===== Data =====

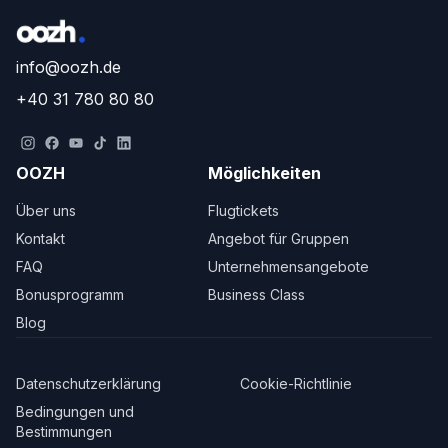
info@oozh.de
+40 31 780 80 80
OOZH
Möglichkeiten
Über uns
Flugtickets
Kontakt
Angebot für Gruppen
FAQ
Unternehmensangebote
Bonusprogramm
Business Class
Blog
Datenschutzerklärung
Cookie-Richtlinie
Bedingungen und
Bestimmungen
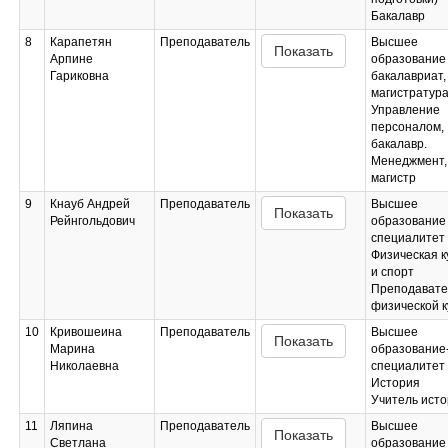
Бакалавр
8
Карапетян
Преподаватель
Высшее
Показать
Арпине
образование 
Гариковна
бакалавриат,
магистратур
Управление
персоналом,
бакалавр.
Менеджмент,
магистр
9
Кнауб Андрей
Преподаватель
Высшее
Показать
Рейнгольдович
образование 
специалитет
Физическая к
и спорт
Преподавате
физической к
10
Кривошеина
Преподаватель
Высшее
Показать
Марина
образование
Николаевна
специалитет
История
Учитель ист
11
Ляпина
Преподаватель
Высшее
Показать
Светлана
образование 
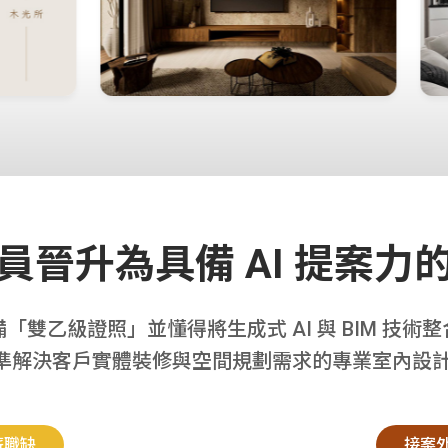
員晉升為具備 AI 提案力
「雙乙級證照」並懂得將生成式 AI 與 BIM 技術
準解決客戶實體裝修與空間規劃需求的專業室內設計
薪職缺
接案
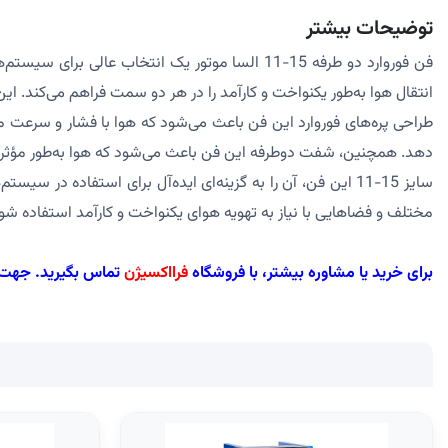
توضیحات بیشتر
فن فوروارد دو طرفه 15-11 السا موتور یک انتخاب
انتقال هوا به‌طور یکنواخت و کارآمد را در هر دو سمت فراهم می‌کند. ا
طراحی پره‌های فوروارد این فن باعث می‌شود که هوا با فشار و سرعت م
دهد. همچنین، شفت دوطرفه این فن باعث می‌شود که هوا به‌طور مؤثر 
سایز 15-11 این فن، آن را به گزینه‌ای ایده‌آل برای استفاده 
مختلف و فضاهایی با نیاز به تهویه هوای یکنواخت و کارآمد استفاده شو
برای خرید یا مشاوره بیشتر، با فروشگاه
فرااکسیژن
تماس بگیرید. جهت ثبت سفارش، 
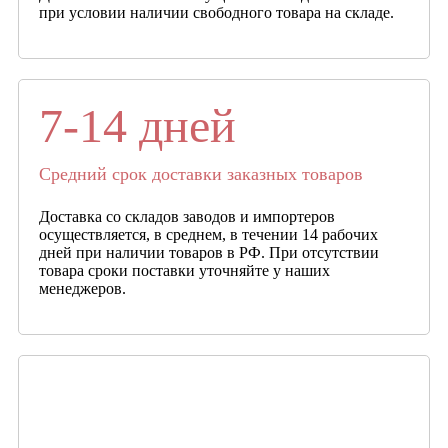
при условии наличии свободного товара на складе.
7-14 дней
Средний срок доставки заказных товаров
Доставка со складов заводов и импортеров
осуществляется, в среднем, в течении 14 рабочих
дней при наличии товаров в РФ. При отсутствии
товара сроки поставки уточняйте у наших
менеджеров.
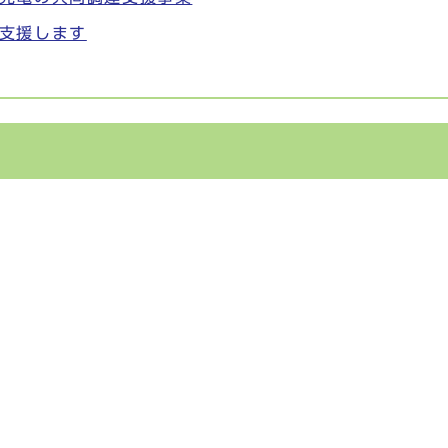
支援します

=====

Exercise directions »
Reproduce every record above exactly, omitting the pictures.

Output for this exercise »
info@oozh.de
+40 31 780 80 80
OOZH
Möglichkeiten
Über uns
Flugtickets
Kontakt
Angebot für Gruppen
FAQ
Unternehmensangebote
Bonusprogramm
Business Class
Blog
Datenschutzerklärung
Cookie-Richtlinie
Bedingungen und
Bestimmungen
Бакалавр
8
Карапетян
Преподаватель
Высшее
Показать
Арпине
образование 
Гариковна
бакалавриат,
магистратур
Управление
персоналом,
бакалавр.
Менеджмент,
магистр
9
Кнауб Андрей
Преподаватель
Высшее
Показать
Рейнгольдович
образование 
специалитет
Физическая к
и спорт
Преподавате
физической к
10
Кривошеина
Преподаватель
Высшее
Показать
Марина
образование
Николаевна
специалитет
История
Учитель ист
11
Ляпина
Преподаватель
Высшее
Показать
Светлана
образование 
員晉升為具備 AI 提案力
「雙乙級證照」並懂得將生成式 AI 與 BIM 技術
準解決客戶實體裝修與空間規劃需求的專業室內設計
薪職缺
接案
توضیحات بیشتر
فن فوروارد دو طرفه 15-11 السا موتور یک انتخاب
انتقال هوا به‌طور یکنواخت و کارآمد را در هر دو سمت فراهم می‌کند. ا
طراحی پره‌های فوروارد این فن باعث می‌شود که هوا با فشار و سرعت م
دهد. همچنین، شفت دوطرفه این فن باعث می‌شود که هوا به‌طور مؤثر 
سایز 15-11 این فن، آن را به گزینه‌ای ایده‌آل برای استفاده 
مختلف و فضاهایی با نیاز به تهویه هوای یکنواخت و کارآمد استفاده شو
برای خرید یا مشاوره بیشتر، با فروشگاه
فرااکسیژن
تماس بگیرید. جهت ثبت سفارش، 
при условии наличии свободного товара на складе.
7-14 дней
Средний срок доставки заказных товаров
Доставка со складов заводов и импортеров
осуществляется, в среднем, в течении 14 рабочих
дней при наличии товаров в РФ. При отсутствии
товара сроки поставки уточняйте у наших
менеджеров.
支援します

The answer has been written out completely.